Pasal 79 ayat (3) menyebutkan bahwa hak angket adalah hak DPR untuk melakukan penyelidikan terhadap pelaksanaan suatu undang-undang atau kebijakan pemerintah yang berkaitan dengan hal penting, strategis, dan berdampak luas pada kehidupan bermasyarakat, berbangsa, dan bernegara yang diduga bertentangan dengan peraturan perundang-undangan.

"Dalam pasal tersebut dimasudkan yang diselediki oleh DPR adalah segala sesuatu yang berkaitan dengan tindakan pemerintah sebagai lembaga eksekutif," kata Lalola.

Pemohon juga meminta Mahkamah menafsirkan ketentuan a quo, bahwa kewenangan hak angket DPR terhadap KPK tidak memenuhi unsur hal penting, strategis, dan berdampak luas pada kehidupan masyarakat Indonesia.

"Hak angket ini kami nilai lebih terlihat memperjuangkan kepentingan politik untuk intervensi proses peradilan khusus kasus korupsi KTP elektronik yang sedang berlangsung di Pengadilan Tindak Pidana Korupsi," tambah Lalola.

Dengan demikian pemohon berpendapat objek yang diusung DPR untuk menyelidiki proses berperkara di KPK jauh dari yang ditentukan undang-undang.

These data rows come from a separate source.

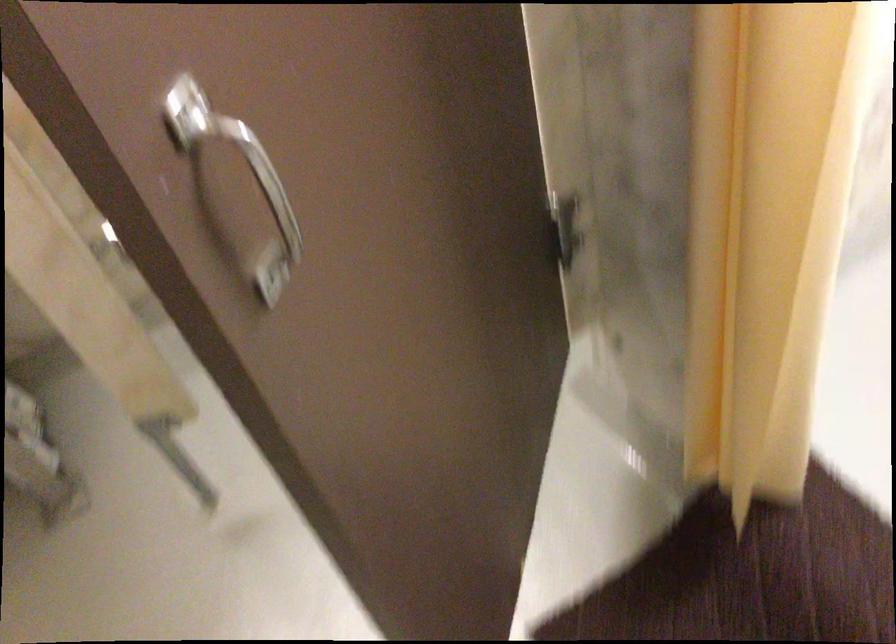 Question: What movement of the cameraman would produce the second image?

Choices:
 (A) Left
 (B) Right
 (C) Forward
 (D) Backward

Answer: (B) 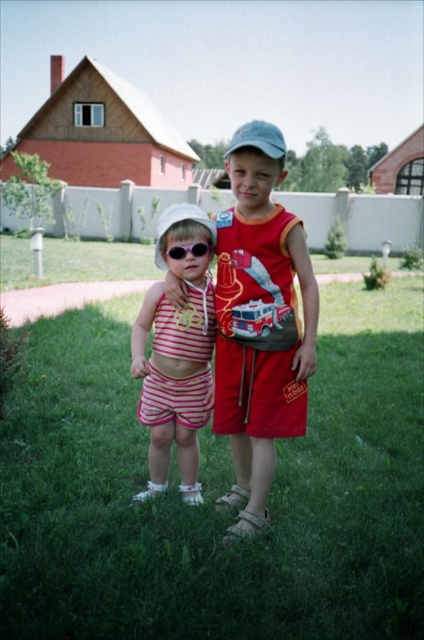 Question: Is matte red shorts at center positioned before blue fabric baseball cap at center?

Choices:
 (A) yes
 (B) no

Answer: (A)

Question: Does striped cotton tank top at center have a greater width compared to striped cotton dress at center?

Choices:
 (A) no
 (B) yes

Answer: (B)

Question: Based on their relative distances, which object is farther from the matte black sunglasses at center?

Choices:
 (A) green grass at center
 (B) white fabric baseball hat at center

Answer: (A)

Question: Which is nearer to the blue fabric baseball cap at center?

Choices:
 (A) matte red shorts at center
 (B) matte black sunglasses at center
 (C) striped cotton dress at center

Answer: (B)

Question: Can you confirm if green grass at center is bigger than blue fabric baseball cap at center?

Choices:
 (A) no
 (B) yes

Answer: (A)

Question: Among these objects, which one is nearest to the camera?

Choices:
 (A) white fabric baseball hat at center
 (B) green grass at center

Answer: (B) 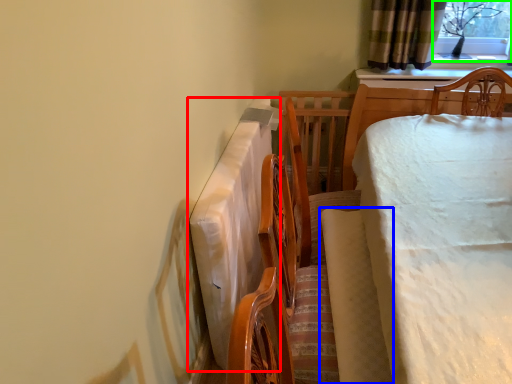 Question: Which object is positioned farthest from tablecloth (highlighted by a red box)? Select from blanket (highlighted by a blue box) and window screen (highlighted by a green box).

Choices:
 (A) blanket
 (B) window screen

Answer: (B) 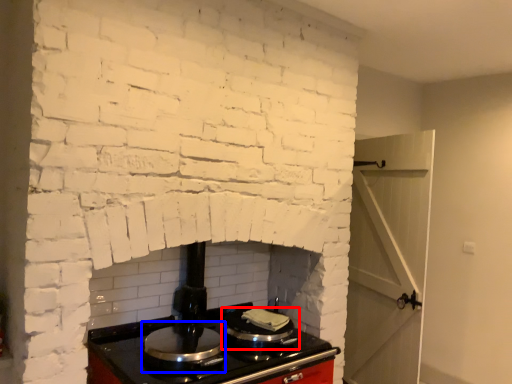 Question: Among these objects, which one is farthest to the camera, kitchen appliance (highlighted by a red box) or appliance (highlighted by a blue box)?

Choices:
 (A) kitchen appliance
 (B) appliance

Answer: (A) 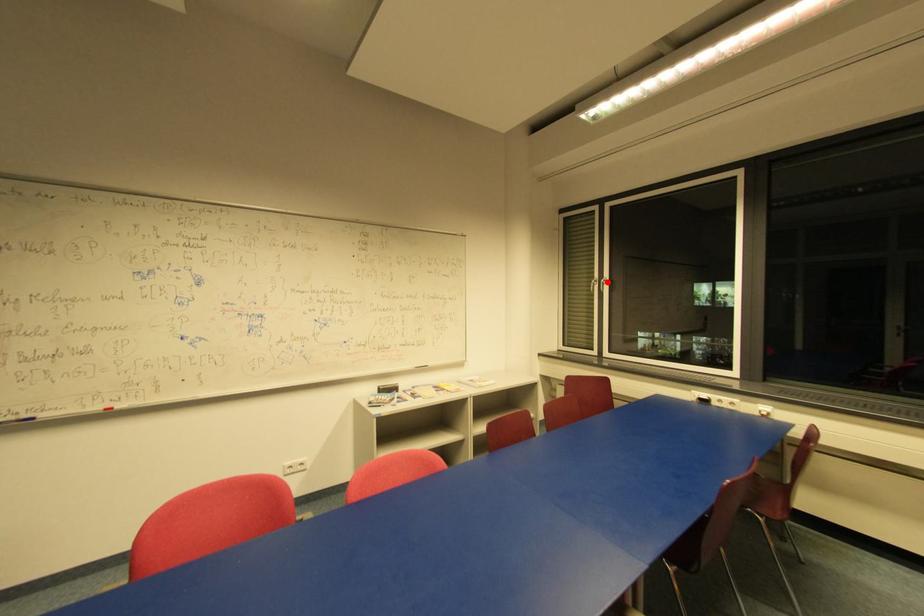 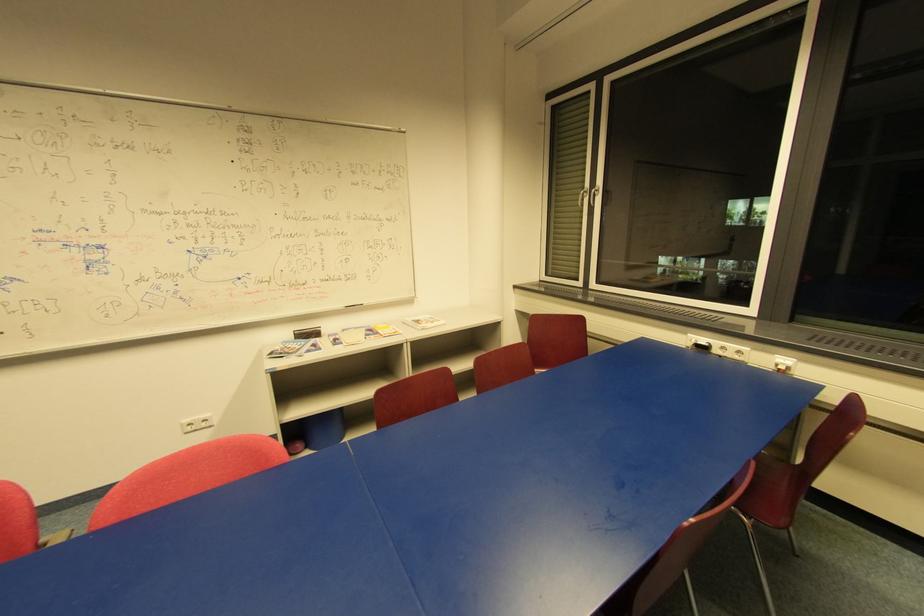 Question: I am providing you with two images of the same scene from different viewpoints. A red point is marked on the first image. Is the red point's position out of view in image 2?

Choices:
 (A) Yes
 (B) No

Answer: (B) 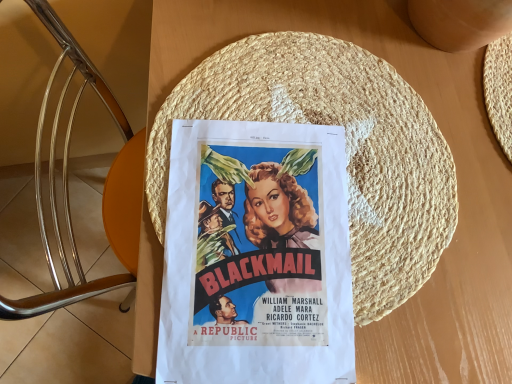 Question: From a real-world perspective, is matte paper poster at center located beneath woven straw hat at center?

Choices:
 (A) no
 (B) yes

Answer: (B)

Question: Can you confirm if matte paper poster at center is wider than woven straw hat at center?

Choices:
 (A) yes
 (B) no

Answer: (B)

Question: From the image's perspective, does matte paper poster at center appear lower than woven straw hat at center?

Choices:
 (A) no
 (B) yes

Answer: (B)

Question: From a real-world perspective, is matte paper poster at center on woven straw hat at center?

Choices:
 (A) no
 (B) yes

Answer: (A)

Question: Is matte paper poster at center placed right next to woven straw hat at center?

Choices:
 (A) yes
 (B) no

Answer: (A)

Question: Would you say woven straw hat at center is part of matte paper poster at center's contents?

Choices:
 (A) yes
 (B) no

Answer: (A)

Question: Can you confirm if woven straw hat at center is thinner than matte paper poster at center?

Choices:
 (A) yes
 (B) no

Answer: (B)

Question: From a real-world perspective, is woven straw hat at center physically below matte paper poster at center?

Choices:
 (A) no
 (B) yes

Answer: (A)

Question: Is woven straw hat at center to the right of matte paper poster at center from the viewer's perspective?

Choices:
 (A) no
 (B) yes

Answer: (B)

Question: Can you confirm if woven straw hat at center is positioned to the left of matte paper poster at center?

Choices:
 (A) yes
 (B) no

Answer: (B)

Question: Is woven straw hat at center far from matte paper poster at center?

Choices:
 (A) no
 (B) yes

Answer: (A)

Question: Can you confirm if woven straw hat at center is wider than matte paper poster at center?

Choices:
 (A) yes
 (B) no

Answer: (A)

Question: Would you say matte paper poster at center is to the left or to the right of woven straw hat at center in the picture?

Choices:
 (A) right
 (B) left

Answer: (B) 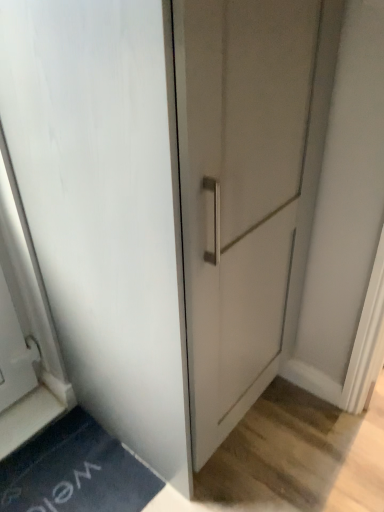 Question: Is dark blue rubber bath mat at lower left located outside white matte door at center?

Choices:
 (A) no
 (B) yes

Answer: (B)

Question: From a real-world perspective, is dark blue rubber bath mat at lower left below white matte door at center?

Choices:
 (A) no
 (B) yes

Answer: (B)

Question: Can you confirm if dark blue rubber bath mat at lower left is smaller than white matte door at center?

Choices:
 (A) no
 (B) yes

Answer: (B)

Question: Can you confirm if dark blue rubber bath mat at lower left is thinner than white matte door at center?

Choices:
 (A) no
 (B) yes

Answer: (B)

Question: Is dark blue rubber bath mat at lower left in front of white matte door at center?

Choices:
 (A) yes
 (B) no

Answer: (B)

Question: Would you say white matte door at center is part of dark blue rubber bath mat at lower left's contents?

Choices:
 (A) no
 (B) yes

Answer: (A)

Question: Would you say white matte door at center is a long distance from dark blue rubber bath mat at lower left?

Choices:
 (A) yes
 (B) no

Answer: (B)

Question: Considering the relative positions of white matte door at center and dark blue rubber bath mat at lower left in the image provided, is white matte door at center behind dark blue rubber bath mat at lower left?

Choices:
 (A) yes
 (B) no

Answer: (B)

Question: Is white matte door at center oriented towards dark blue rubber bath mat at lower left?

Choices:
 (A) no
 (B) yes

Answer: (A)

Question: Considering the relative sizes of white matte door at center and dark blue rubber bath mat at lower left in the image provided, is white matte door at center bigger than dark blue rubber bath mat at lower left?

Choices:
 (A) yes
 (B) no

Answer: (A)

Question: Considering the relative positions of white matte door at center and dark blue rubber bath mat at lower left in the image provided, is white matte door at center to the left of dark blue rubber bath mat at lower left from the viewer's perspective?

Choices:
 (A) no
 (B) yes

Answer: (A)

Question: Is white matte door at center smaller than dark blue rubber bath mat at lower left?

Choices:
 (A) yes
 (B) no

Answer: (B)

Question: Visually, is white matte door at center positioned to the left or to the right of dark blue rubber bath mat at lower left?

Choices:
 (A) right
 (B) left

Answer: (A) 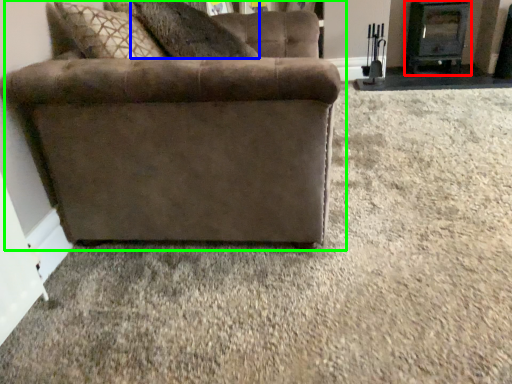 Question: Considering the real-world distances, which object is closest to fireplace (highlighted by a red box)? pillow (highlighted by a blue box) or studio couch (highlighted by a green box).

Choices:
 (A) pillow
 (B) studio couch

Answer: (A) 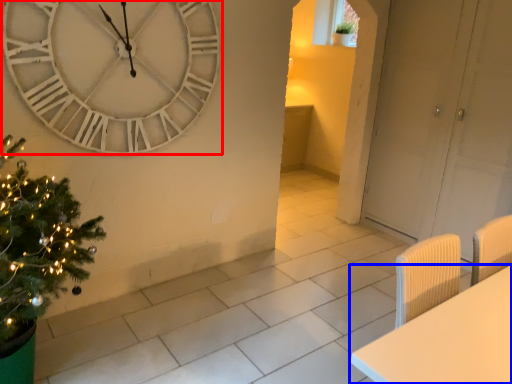 Question: Which object appears farthest to the camera in this image, wall clock (highlighted by a red box) or furniture (highlighted by a blue box)?

Choices:
 (A) wall clock
 (B) furniture

Answer: (A) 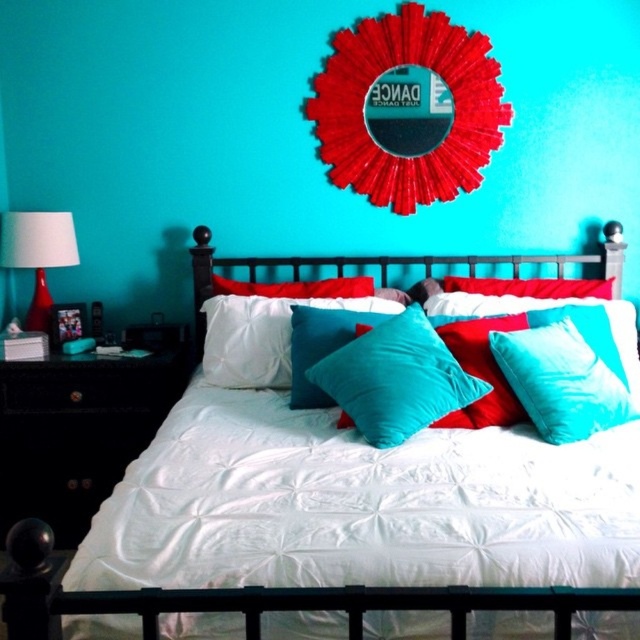 Where is `teal velvet pillows at center`? Image resolution: width=640 pixels, height=640 pixels. teal velvet pillows at center is located at coordinates (234, 602).

Does teal velvet pillows at center have a greater width compared to teal soft cushion at center?

Indeed, teal velvet pillows at center has a greater width compared to teal soft cushion at center.

Does point (220, 596) lie behind point (420, 397)?

No, (220, 596) is closer to viewer.

Find the location of a particular element. teal velvet pillows at center is located at coordinates (234, 602).

Is teal soft cushion at center closer to camera compared to matte red glass lamp at left?

Yes, it is in front of matte red glass lamp at left.

Is point (372, 333) less distant than point (36, 324)?

Yes.

Between point (432, 348) and point (54, 234), which one is positioned behind?

The point (54, 234) is behind.

Where is `teal soft cushion at center`? teal soft cushion at center is located at coordinates (396, 378).

Between point (328, 380) and point (269, 369), which one is positioned in front?

Point (328, 380)

Does point (410, 368) lie behind point (237, 378)?

No, it is not.

Identify the location of teal soft cushion at center. This screenshot has width=640, height=640. (396, 378).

Pemohon juga meminta Mahkamah menafsirkan Pasal 199 ayat (3) terkait dengan syarat formil penerapan hak angket, seperti mekanisme pengajuan usul hak angket, prosedur hak angket, dan pembentukan panitia hak angket.

"Kami menemukan bahwa DPR tidak memenuhi prosedur pengesahan hak angket yang diatur berdasarkan ketentuan a quo," kata Lalola.

Pemohon meminta Mahkamah menyatakan pasal-pasal a quo bertentangan dengan UUD 1945 sepanjang tidak dimaknai tidak dapat dilakukan penyeledikan terhadap KPK.

"Bilamana Majelis Hakim dan Mahkamah Konsitusi Republik Indonesia mempunyai putusan lain, mohon keputusan yang seadil-adilnya," demikian Lalola.